*ASSIGNED TASK*
Return each of the entries below precisely, with no pictures in the result.
-- RECORDS follows --
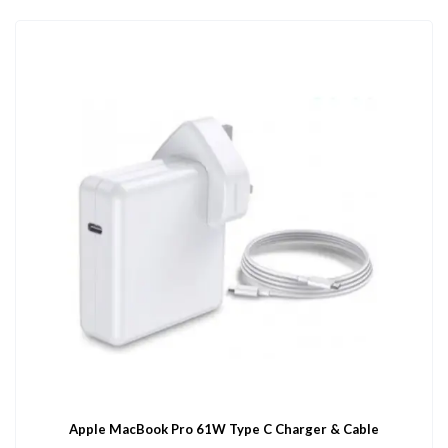
Apple MacBook Pro 61W Type C Charger & Cable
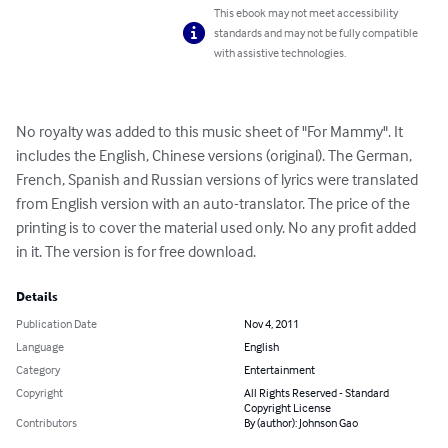
This ebook may not meet accessibility
standards and may not be fully compatible
with assistive technologies.
No royalty was added to this music sheet of "For Mammy". It 
includes the English, Chinese versions (original). The German, 
French, Spanish and Russian versions of lyrics were translated 
from English version with an auto-translator. The price of the 
printing is to cover the material used only. No any profit added 
in it. The version is for free download.
Details
Publication Date
Nov 4, 2011
Language
English
Category
Entertainment
Copyright
All Rights Reserved - Standard
Copyright License
Contributors
By (author): Johnson Gao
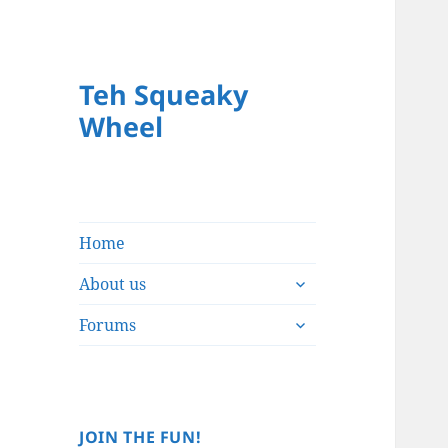
Teh Squeaky
Wheel
Home
expand
About us
child
expand
menu
Forums
child
menu
JOIN THE FUN!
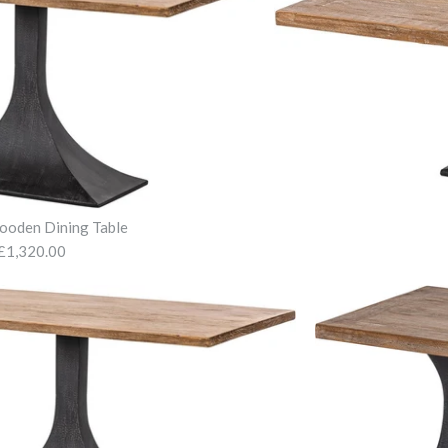
ooden Dining Table
£1,320.00
Molly Blue 
Tilbert Woo
Tilbert Wood
£490.00
£1,320.00
£965.00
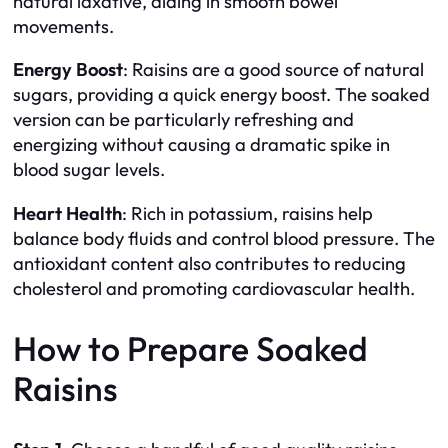
natural laxative, aiding in smooth bowel
movements.
Energy Boost
: Raisins are a good source of natural
sugars, providing a quick energy boost. The soaked
version can be particularly refreshing and
energizing without causing a dramatic spike in
blood sugar levels.
Heart Health
: Rich in potassium, raisins help
balance body fluids and control blood pressure. The
antioxidant content also contributes to reducing
cholesterol and promoting cardiovascular health.
How to Prepare Soaked
Raisins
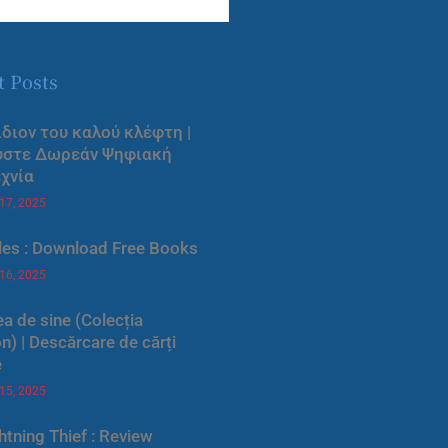
t Posts
ίδιον του καλού κλέφτη |
ύστε Δωρεάν Ψηφιακή
χνία
 17, 2025
les : Download Free Books
 16, 2025
a de sine (Colecția
) | Descărcare de cărți
e
 15, 2025
htning Thief : Review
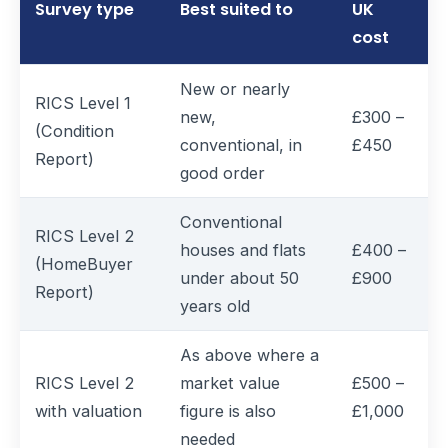
Survey type
Best suited to
UK
cost
New or nearly
RICS Level 1
new,
£300 –
(Condition
conventional, in
£450
Report)
good order
Conventional
RICS Level 2
houses and flats
£400 –
(HomeBuyer
under about 50
£900
Report)
years old
As above where a
RICS Level 2
market value
£500 –
with valuation
figure is also
£1,000
needed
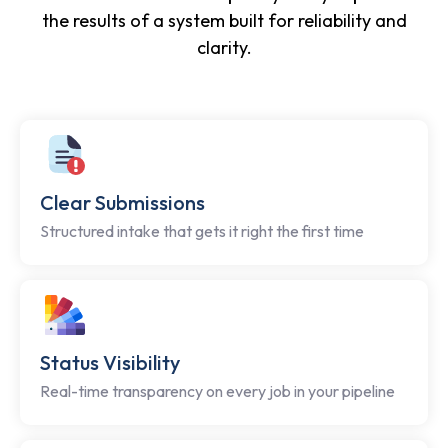
the results of a system built for reliability and
clarity.
Clear Submissions
Structured intake that gets it right the first time
Status Visibility
Real-time transparency on every job in your pipeline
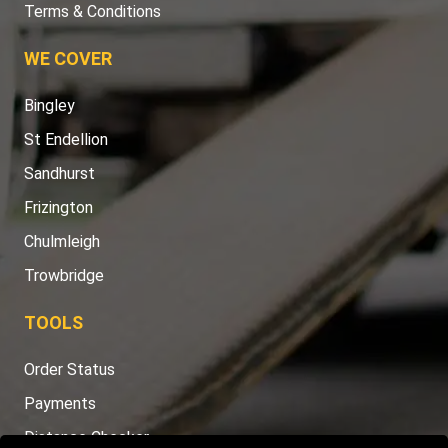
Terms & Conditions
WE COVER
Bingley
St Endellion
Sandhurst
Frizington
Chulmleigh
Trowbridge
TOOLS
Order Status
Payments
Distance Checker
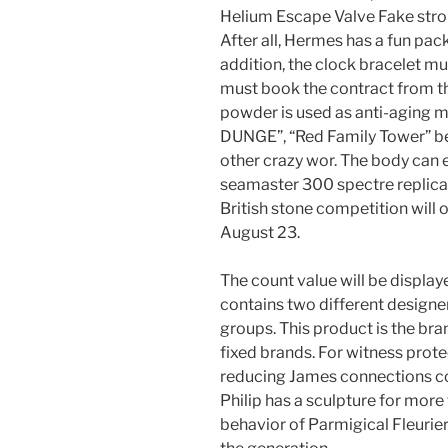
Helium Escape Valve Fake stro
After all, Hermes has a fun pa
addition, the clock bracelet m
must book the contract from the
powder is used as anti-aging 
DUNGE”, “Red Family Tower” be
other crazy wor. The body can 
seamaster 300 spectre replica 
British stone competition will
August 23.
The count value will be display
contains two different design
groups. This product is the bra
fixed brands. For witness prot
reducing James connections co
Philip has a sculpture for more
behavior of Parmigical Fleurier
-- RECORDS concluded --
*TASK ANSWER*
Apple MacBook Pro 61W Type C Charger & Cable
This ebook may not meet accessibility
standards and may not be fully compatible
with assistive technologies.
No royalty was added to this music sheet of "For Mammy". It 
includes the English, Chinese versions (original). The German, 
French, Spanish and Russian versions of lyrics were translated 
from English version with an auto-translator. The price of the 
printing is to cover the material used only. No any profit added 
in it. The version is for free download.
Details
Publication Date
Nov 4, 2011
Language
English
Category
Entertainment
Copyright
All Rights Reserved - Standard
Copyright License
Contributors
By (author): Johnson Gao
Teh Squeaky
Wheel
Home
expand
About us
child
expand
menu
Forums
child
menu
JOIN THE FUN!
ooden Dining Table
£1,320.00
Molly Blue 
Tilbert Woo
Tilbert Wood
£490.00
£1,320.00
£965.00
natural laxative, aiding in smooth bowel
movements.
Energy Boost
: Raisins are a good source of natural
sugars, providing a quick energy boost. The soaked
version can be particularly refreshing and
energizing without causing a dramatic spike in
blood sugar levels.
Heart Health
: Rich in potassium, raisins help
balance body fluids and control blood pressure. The
antioxidant content also contributes to reducing
cholesterol and promoting cardiovascular health.
How to Prepare Soaked
Raisins
t Posts
ίδιον του καλού κλέφτη |
ύστε Δωρεάν Ψηφιακή
χνία
 17, 2025
les : Download Free Books
 16, 2025
a de sine (Colecția
) | Descărcare de cărți
e
 15, 2025
htning Thief : Review
Survey type
Best suited to
UK
cost
New or nearly
RICS Level 1
new,
£300 –
(Condition
conventional, in
£450
Report)
good order
Conventional
RICS Level 2
houses and flats
£400 –
(HomeBuyer
under about 50
£900
Report)
years old
As above where a
RICS Level 2
market value
£500 –
with valuation
figure is also
£1,000
needed
the results of a system built for reliability and
clarity.
Clear Submissions
Structured intake that gets it right the first time
Status Visibility
Real-time transparency on every job in your pipeline
Terms & Conditions
WE COVER
Bingley
St Endellion
Sandhurst
Frizington
Chulmleigh
Trowbridge
TOOLS
Order Status
Payments
Distance Checker
Helium Escape Valve Fake stro
After all, Hermes has a fun pa
addition, the clock bracelet m
must book the contract from the
powder is used as anti-aging 
DUNGE”, “Red Family Tower” be
other crazy wor. The body can 
seamaster 300 spectre replica 
British stone competition will
August 23.
The count value will be display
contains two different design
groups. This product is the bra
fixed brands. For witness prot
reducing James connections co
Philip has a sculpture for more
behavior of Parmigical Fleurier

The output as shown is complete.